Wie viel Technologie – es gilt in der Division das Losungswort «digital everything» dabei zum Einsatz kommt, ist unklar. Ebenso, ob bestehende Module etwa aus dem Schweizer Affluent-Geschäft «kopiert» werden können. Je nach Bereitschaft der Bank kann sich das Angebot verteuern und auf sich warten lassen.

6. Den Fortschritt nach Amerika tragen

Im Lauf des Jahres 2019 sank die Zahl der Kundenberater in der Americas-Region um 300 Vollzeitstellen, das sind 4,4 Prozent. Trotzdem gelang es der UBS in ihrer grössten Wealth-Mangement-Region nicht, die Effizienz zu steigern, die Cost-Income-Ratio blieb hartnäckig bei 88 Prozent.

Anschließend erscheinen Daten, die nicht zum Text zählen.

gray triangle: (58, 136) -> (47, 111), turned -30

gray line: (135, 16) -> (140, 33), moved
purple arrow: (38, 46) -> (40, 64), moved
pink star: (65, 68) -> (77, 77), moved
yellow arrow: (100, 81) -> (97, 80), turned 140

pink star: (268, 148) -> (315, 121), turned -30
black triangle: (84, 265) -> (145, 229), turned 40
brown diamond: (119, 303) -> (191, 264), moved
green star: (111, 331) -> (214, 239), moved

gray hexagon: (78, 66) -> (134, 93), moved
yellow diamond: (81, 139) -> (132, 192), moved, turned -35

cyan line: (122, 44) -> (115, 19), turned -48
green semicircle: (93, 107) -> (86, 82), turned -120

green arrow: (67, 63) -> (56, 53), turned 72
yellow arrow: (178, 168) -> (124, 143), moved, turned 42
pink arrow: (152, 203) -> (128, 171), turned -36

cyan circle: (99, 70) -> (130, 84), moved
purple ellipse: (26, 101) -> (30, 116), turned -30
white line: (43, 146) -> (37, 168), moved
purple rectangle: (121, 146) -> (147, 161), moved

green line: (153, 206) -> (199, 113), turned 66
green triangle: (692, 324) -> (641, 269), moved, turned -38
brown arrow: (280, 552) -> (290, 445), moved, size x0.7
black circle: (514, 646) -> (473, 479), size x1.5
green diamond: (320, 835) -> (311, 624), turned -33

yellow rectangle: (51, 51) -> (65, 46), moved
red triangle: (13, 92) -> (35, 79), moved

Das Resultat der Berater-Abgänge sind Abflüsse – im vierten Quartal 2019 waren es unter dem Strich 9 Milliarden Dollar –, welche die Ertragsbasis schmälern. Trotz fortwährender Arbeit an der Struktur der Division gelingt es nicht, dort ähnlich viel Ertrag aus den Kundengeldern zu erwirtschaften, wie im Rest der Welt.

Die Frage ist, ob sich die UBS angesichts des trotzdem hohen Gewinnbeitrags damit abfinden will, oder ob ein gründlicher Umbau ansteht, wie ihn Khan und Naratil vor allem in Europa angestossen haben. Einstweilen stagniert die Region, die vor wenigen Jahren mit immer neuen Rekordgewinnen überzeugte.

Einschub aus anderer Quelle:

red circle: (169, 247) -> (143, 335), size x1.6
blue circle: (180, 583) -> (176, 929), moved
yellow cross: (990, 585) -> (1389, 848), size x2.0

7. Spygate – ein Damoklesschwert

Shok  Der bei der Konkurrentin Credit Suisse (CS) weiterhin schwelende Spygate-Skandal um Khan ist auch ein Damoklesschwert für die UBS. Auch wenn sich Khan mit dem Wechsel zur UBS vornehmlich aus der Schusslinie genommen hat, droht ihm – und seiner Frau – ein Verfahren wegen versuchter Nötigung, falscher Anschuldigung, Freiheitsberaubung und Irreführung der Rechtspflege.

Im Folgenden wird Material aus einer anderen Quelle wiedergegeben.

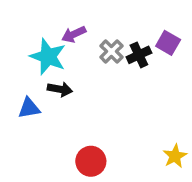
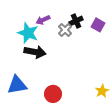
black cross: (139, 55) -> (76, 21), moved
black arrow: (60, 89) -> (35, 52), size x1.5
blue triangle: (29, 108) -> (17, 85), moved, size x1.5

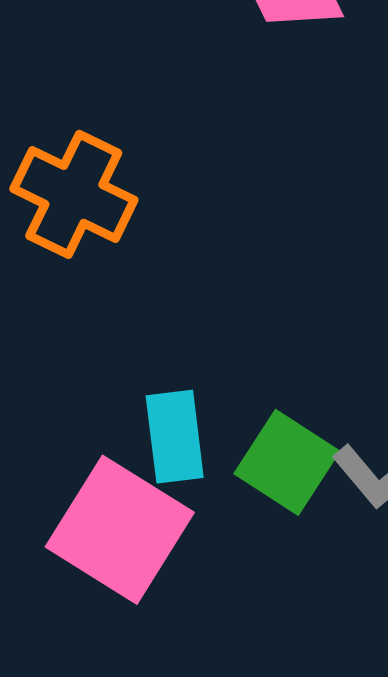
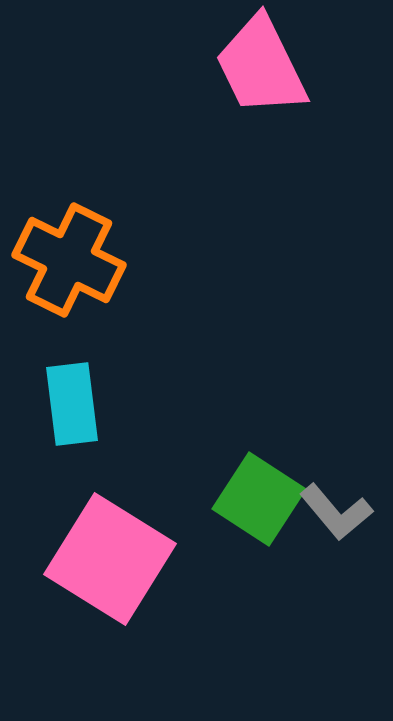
cyan rectangle: (175, 437) -> (72, 404), moved

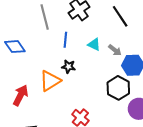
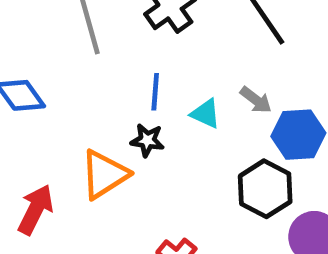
blue line: (65, 40) -> (155, 92), moved
cyan triangle: (94, 44) -> (205, 114), moved

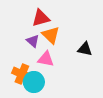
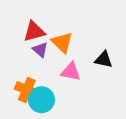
red triangle: (41, 18) -> (34, 31), moved
pink triangle: (46, 59) -> (71, 72), moved

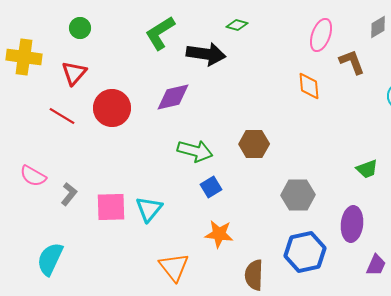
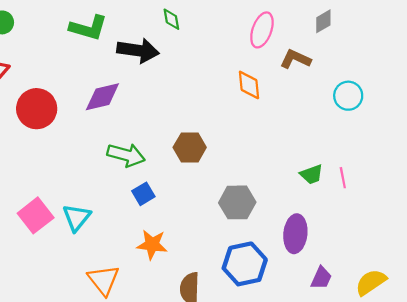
green diamond: (237, 25) -> (171, 19), turned 65
green L-shape: (160, 33) -> (88, 28), turned -132
brown L-shape: (352, 62) -> (295, 59), turned -44
pink square: (111, 207) -> (36, 215), turned -36

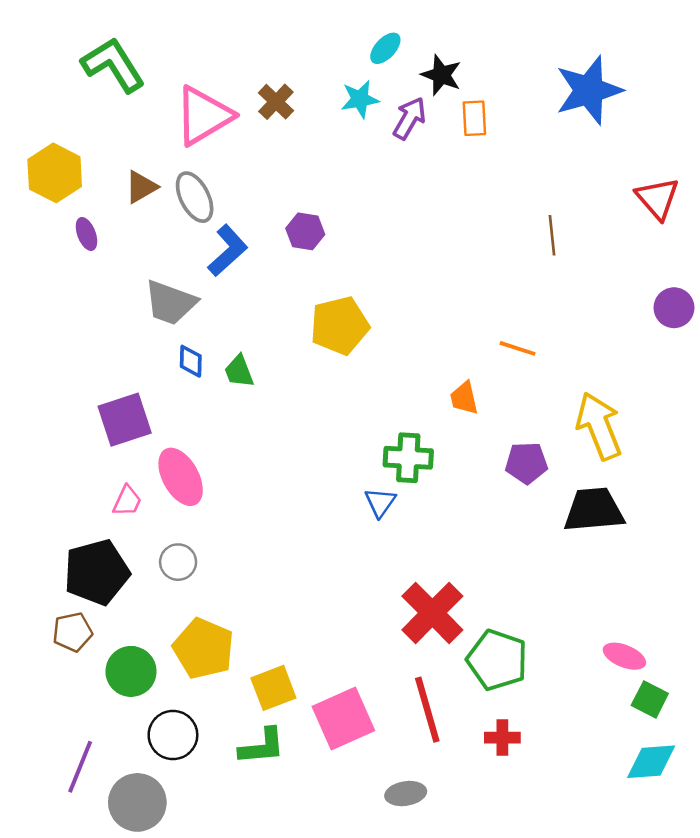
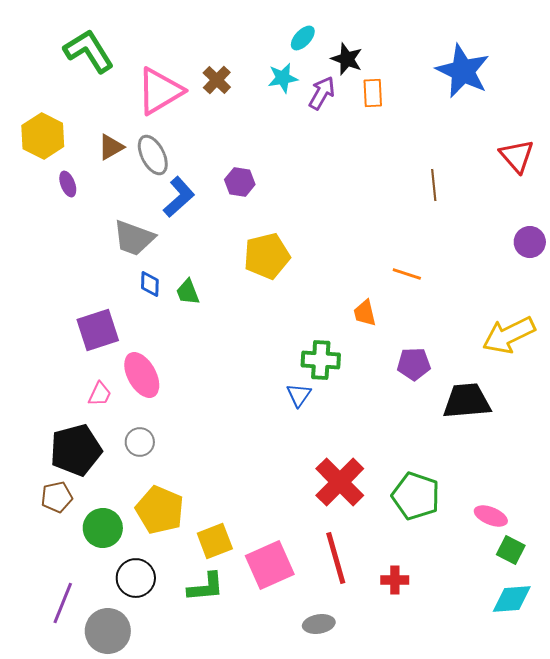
blue star: (589, 90) -> (463, 71), turned -30
yellow arrow: (599, 426) -> (509, 335), moved, turned -94
green pentagon: (497, 660) -> (416, 496), moved

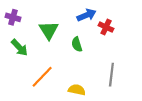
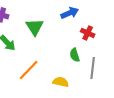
red cross: (106, 27) -> (88, 33), moved
green semicircle: (77, 44) -> (75, 55), moved

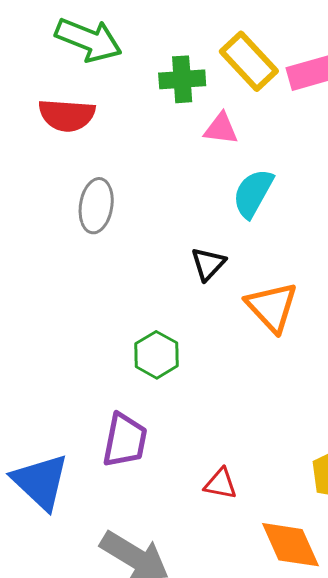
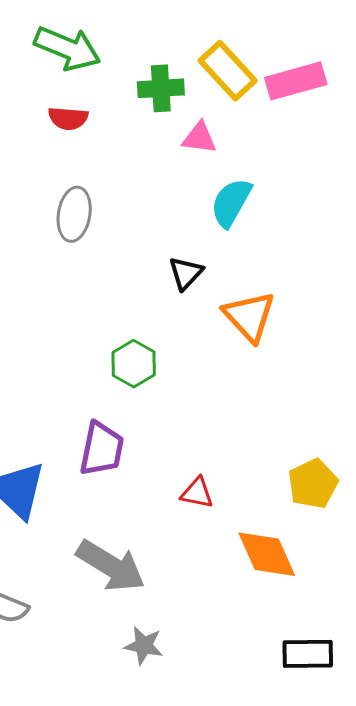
red semicircle: (67, 115) -> (68, 118), moved, size x0.7

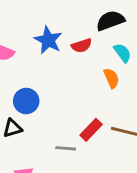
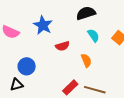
red semicircle: (82, 46) -> (62, 46), moved
orange semicircle: (111, 78) -> (86, 60), moved

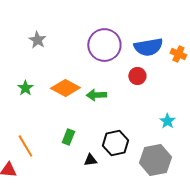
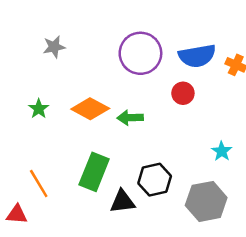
gray star: (37, 40) -> (54, 47), turned 30
green rectangle: (68, 137) -> (94, 172), size x1.8
black triangle: (90, 160) -> (122, 201), size x1.5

Als wäre das nicht genug, läuft auch immer noch ein Verfahren der Zürcher Staatsanwaltschaft, das Khan selber in die Wege geleitet hat. Parallel dazu führt auch die Eidgenössische Finanzmarktaufsicht (Finma) eine Untersuchung bei der CS.

Good   Wie ausserdem der vorzeitige Abgang von Isabelle Romy aus dem Verwaltungsrat der UBS vermuten lässt, liegt der Grossbank viel daran, alle möglichen verbliebenen Verbindungen zum Überwachungsskandal zu kappen. Zur Erinnerung: Romy ist mit Flavio Romerio verheiratet. Der Homburger-Anwalt hat die Vorgänge bei der CS untersucht. Je nachdem, was bei den verschiedenen Verfahren nun alles über Khan selber zum Vorschein kommt, ist er bei der UBS vielleicht mehr ein Problem als ein Hoffnungsträger.